Thursday, January 28, 2010

Your Hometown....

Then Jesus went to Nazareth, where he had been brought up...they were all well impressed with him and marvelled at the eloquent words that he spoke. They said, "Isn't he the son of Joseph?"...(Jesus said)You will also tell me to do here in my hometown the same things you heard were done in Capernaum. I tell you this, prophets are never welcomed in their home town."(Luke 4:16,22-24)

It is so easy for us as Christians to think of the church as our 'hometown'. We are the only ones who belong here. We are the ones who have a right to be here. We become preoccupied with our 'hometown'. We worry about security. We concern ourselves with keeping the 'families' of our 'hometown' together in the community we have always known. We assume that God should work within the framework that we have erected as our 'home'.

What happens then is that the mission of the Church becomes simply maintaining the status quo and taking care of the people who are on our books rather that bringing the good news of Jesus to outsiders...to those 'sinners...to those 'gentiles'.

God's mission is different. It is all about the sinner...the outsider...the gentile. God's mission is all about risking everything for the Kingdom. God's mission is about embracing change, challenge and newness. God's mission is facing the future as an unknown.

Luke often uses 'the way' to describe Jesus' ministry and the Christian life. We are a people who are called to be on 'the way'. Not building a secure fortress or even a safe romanticized 'hometown'. We are called to follow Jesus...to walk with him. For the Christian life is very much the journey...but a journey that will take us to our true 'hometown'. The one created for us before time began. For our 'hometown', yours and mine, is not on this earth. It never was. Our 'hometown' is the kingdom in which Jesus is Lord. And as his words to Pilate remind us, his kingdom is not of this world.

Friday, January 22, 2010

Today...

In reading for the sermon this week I came across these words...a compilation of authors, but I think captures this verse beautifully. Read and reflect.


"Today this scripture is fulfilled in your hearing." Luke 4:21

Will he tell them that the Isaiah text is:
a) pleasant nostalgia about the past work of God to bring the exiles home

or

b) pie in the sky, a far-out promise to be fulfilled by God in heaven?
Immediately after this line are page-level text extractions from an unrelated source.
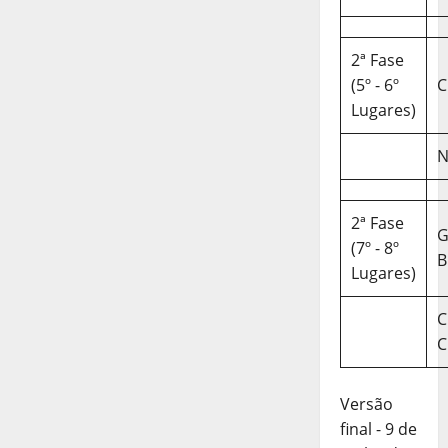
2ª Fase
(5º - 6º
C
Lugares)
N
2ª Fase
(7º - 8º
B
Lugares)
C
C
Versão
final - 9 de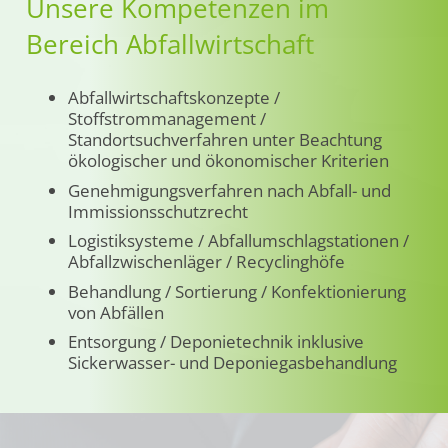
Unsere Kompetenzen im
Bereich Abfallwirtschaft
Abfallwirtschaftskonzepte /
Stoffstrommanagement /
Standortsuchverfahren unter Beachtung
ökologischer und ökonomischer Kriterien
Genehmigungsverfahren nach Abfall- und
Immissionsschutzrecht
Logistiksysteme / Abfallumschlagstationen /
Abfallzwischenläger / Recyclinghöfe
Behandlung / Sortierung / Konfektionierung
von Abfällen
Entsorgung / Deponietechnik inklusive
Sickerwasser- und Deponiegasbehandlung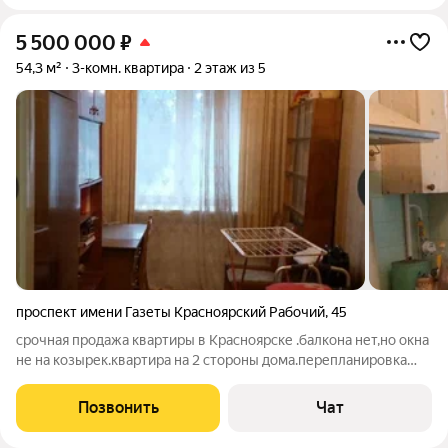
5 500 000
₽
54,3 м²
3-комн. квартира
2 этаж из 5
проспект имени Газеты Красноярский Рабочий
,
45
срочная продажа квартиры в Красноярске .балкона нет,но окна
не на козырек.квартира на 2 стороны дома.перепланировка
узаконена.комнаты теперь не проходные.в квартире
установлена сигнализация и рабочий станционарный
Позвонить
Чат
телефон.в подьезде живет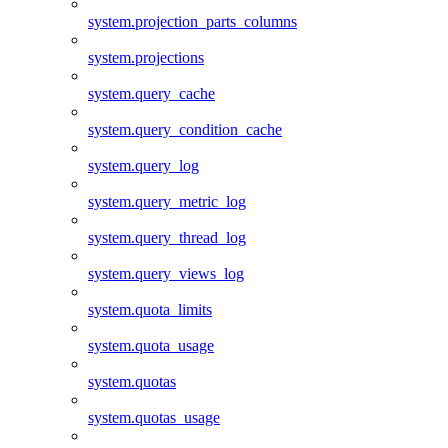
system.projection_parts_columns
system.projections
system.query_cache
system.query_condition_cache
system.query_log
system.query_metric_log
system.query_thread_log
system.query_views_log
system.quota_limits
system.quota_usage
system.quotas
system.quotas_usage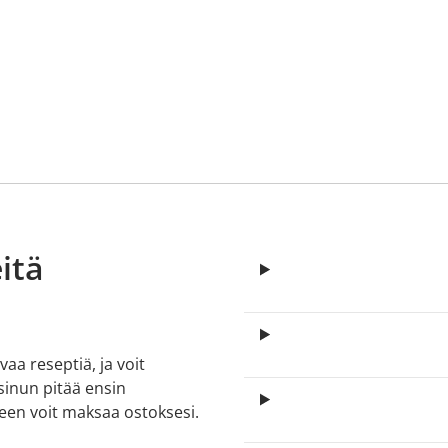
itä
aa reseptiä, ja voit
 sinun pitää ensin
lkeen voit maksaa ostoksesi.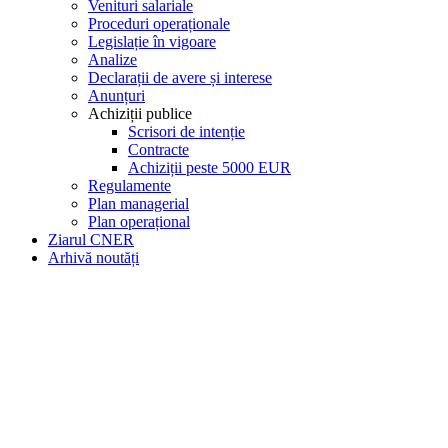
Venituri salariale
Proceduri operaționale
Legislație în vigoare
Analize
Declarații de avere și interese
Anunțuri
Achiziții publice
Scrisori de intenție
Contracte
Achiziții peste 5000 EUR
Regulamente
Plan managerial
Plan operațional
Ziarul CNER
Arhivă noutăți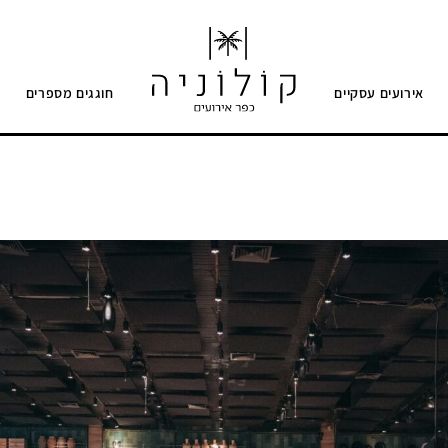
אירועים עסקיים
חוגגים מספרים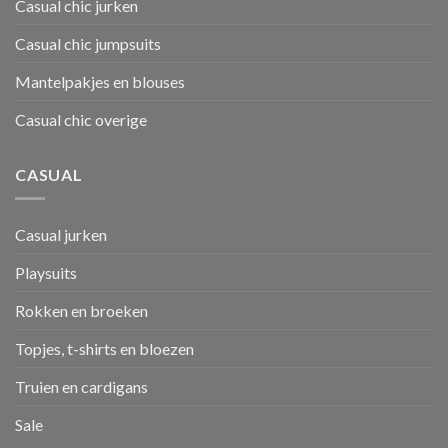
Casual chic jurken
Casual chic jumpsuits
Mantelpakjes en blouses
Casual chic overige
CASUAL
Casual jurken
Playsuits
Rokken en broeken
Topjes, t-shirts en bloezen
Truien en cardigans
Sale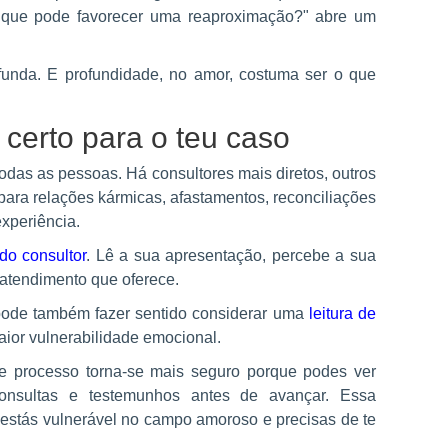
 que pode favorecer uma reaproximação?" abre um
ofunda. E profundidade, no amor, costuma ser o que
certo para o teu caso
das as pessoas. Há consultores mais diretos, outros
 para relações kármicas, afastamentos, reconciliações
experiência.
 do consultor
. Lê a sua apresentação, percebe a sua
 atendimento que oferece.
 pode também fazer sentido considerar uma
leitura de
ior vulnerabilidade emocional.
 processo torna-se mais seguro porque podes ver
 consultas e testemunhos antes de avançar. Essa
estás vulnerável no campo amoroso e precisas de te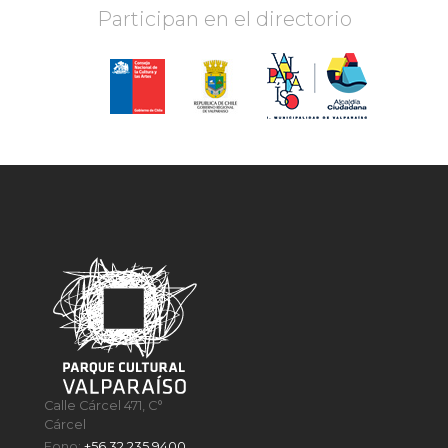
Participan en el directorio
Calle Cárcel 471, C°
Cárcel
Fono:
+56 32 235 9400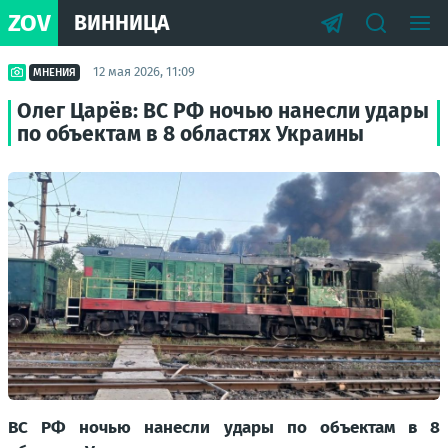
ZOV
ВИННИЦА
12 мая 2026, 11:09
МНЕНИЯ
Олег Царёв: ВС РФ ночью нанесли удары
по объектам в 8 областях Украины
ВС РФ ночью нанесли удары по объектам в 8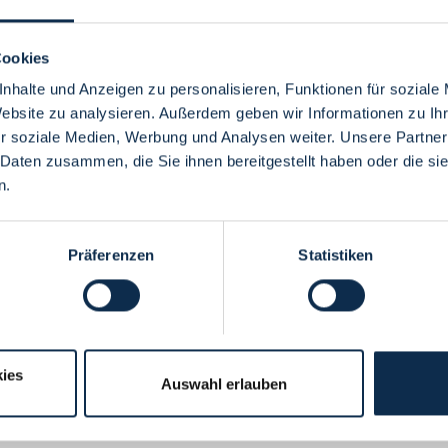
Cookies
nhalte und Anzeigen zu personalisieren, Funktionen für soziale
Website zu analysieren. Außerdem geben wir Informationen zu I
Menü
r soziale Medien, Werbung und Analysen weiter. Unsere Partner
 Daten zusammen, die Sie ihnen bereitgestellt haben oder die s
n.
Präferenzen
Statistiken
ies
Auswahl erlauben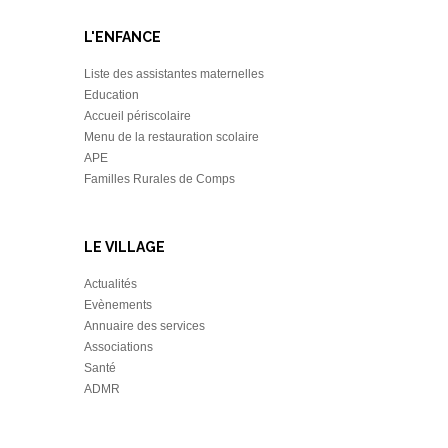
L'ENFANCE
Liste des assistantes maternelles
Education
Accueil périscolaire
Menu de la restauration scolaire
APE
Familles Rurales de Comps
LE VILLAGE
Actualités
Evènements
Annuaire des services
Associations
Santé
ADMR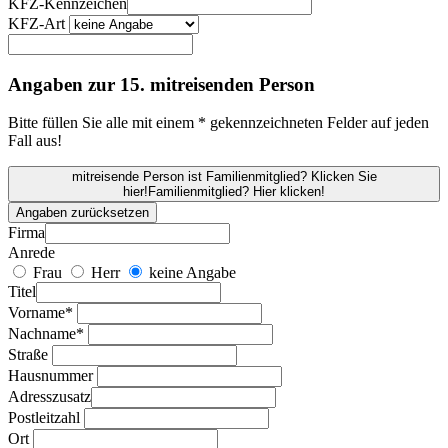
KFZ-Kennzeichen
KFZ-Art
Angaben zur 15. mitreisenden Person
Bitte füllen Sie alle mit einem * gekennzeichneten Felder auf jeden
Fall aus!
mitreisende Person ist Familienmitglied? Klicken Sie
hier!
Familienmitglied? Hier klicken!
Angaben zurücksetzen
Firma
Anrede
Frau
Herr
keine Angabe
Titel
Vorname*
Nachname*
Straße
Hausnummer
Adresszusatz
Postleitzahl
Ort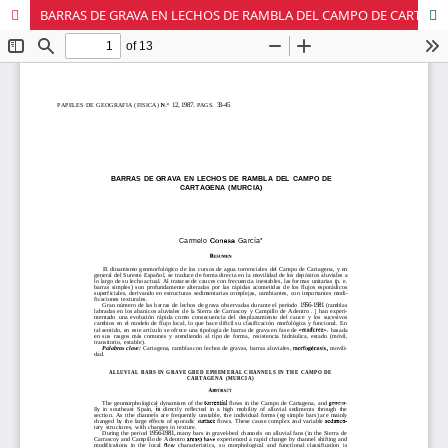
BARRAS DE GRAVA EN LECHOS DE RAMBLA DEL CAMPO DE CARTAGENA (MURCIA)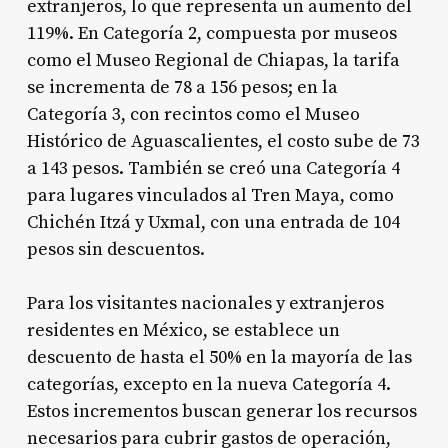
extranjeros, lo que representa un aumento del
119%. En Categoría 2, compuesta por museos
como el Museo Regional de Chiapas, la tarifa
se incrementa de 78 a 156 pesos; en la
Categoría 3, con recintos como el Museo
Histórico de Aguascalientes, el costo sube de 73
a 143 pesos. También se creó una Categoría 4
para lugares vinculados al Tren Maya, como
Chichén Itzá y Uxmal, con una entrada de 104
pesos sin descuentos.
Para los visitantes nacionales y extranjeros
residentes en México, se establece un
descuento de hasta el 50% en la mayoría de las
categorías, excepto en la nueva Categoría 4.
Estos incrementos buscan generar los recursos
necesarios para cubrir gastos de operación,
No. Jesus rejects both of these readings and offers an alternative: Today. Today, with all its ambiguity, all its expectations, disappointments and compromises. Today this scripture is fulfilled in your hearing. Again, the finite is capable of bearing the infinite.

Often when we pray we are trying to get God to give us our ideal pain-free world. God, on the other hand wants us to accept the reality of his presence in this pain-ridden world. Today is always today.

Monday, January 18, 2010

Water into wine....

Nearby stood six stone water jars, the kind used by the Jews for ceremonial washing, each holding from twenty to thirty gallons. (John 2:6)

I have been reflecting on the story of Jesus turning water into wine at the wedding in Cana that is written in John 2:1-11. What captures my interest is not so much the sign of God's power that is revealed in the event, but the stone jars.

These 6 stone jars had one purpose. They were to hold water. Water that was used for washing. For the most part they would have been placed in the background somewhere, out of the way, undisturbed until someone needed some water. Jesus uses these jars in such a new way that they become a key in the celebration of life and love that is going on all around them. He changes them from water containers to wine dispensers. One author, whose name escapes me at this time, wrote that though water is life and most certainly in place such as Cana, wine brings a fullness to life. Celebration. Joy. Richness.

I like this image for a number of reasons. For one thing, sometimes it is easy for us, as Lutheran Christians, to feel part of the background. It might be age, traditions, reserved nature, ethnic background, who knows, but there are things that often make us believe (and feel) that we are left standing in the background while much of the world and the church celebrate. Another thing is that when we do think about change there is the immediate temptation to abandon who we are and what makes us unique as a part of the body of Christ. But in this story Jesus uses these stone jars whose role to this point has been to hold water and fills them wine. They were still the same stone jars. Probably remained in the same place a little to one side in the celebration and yet through his divine power their role was changed. From them the wine, the fine wine, flowed and the party continued.

When I reflect on this it reminds me that God never abandons one part of his church for another. God does not expect us all to be the same nor to become something we are not. All God asks of us is that we be willing to be useful for him in whatever role he gives us, in whatever opportunity he opens before us, in whatever manner he requires of us. Whether that be as water containers or wine dispensers.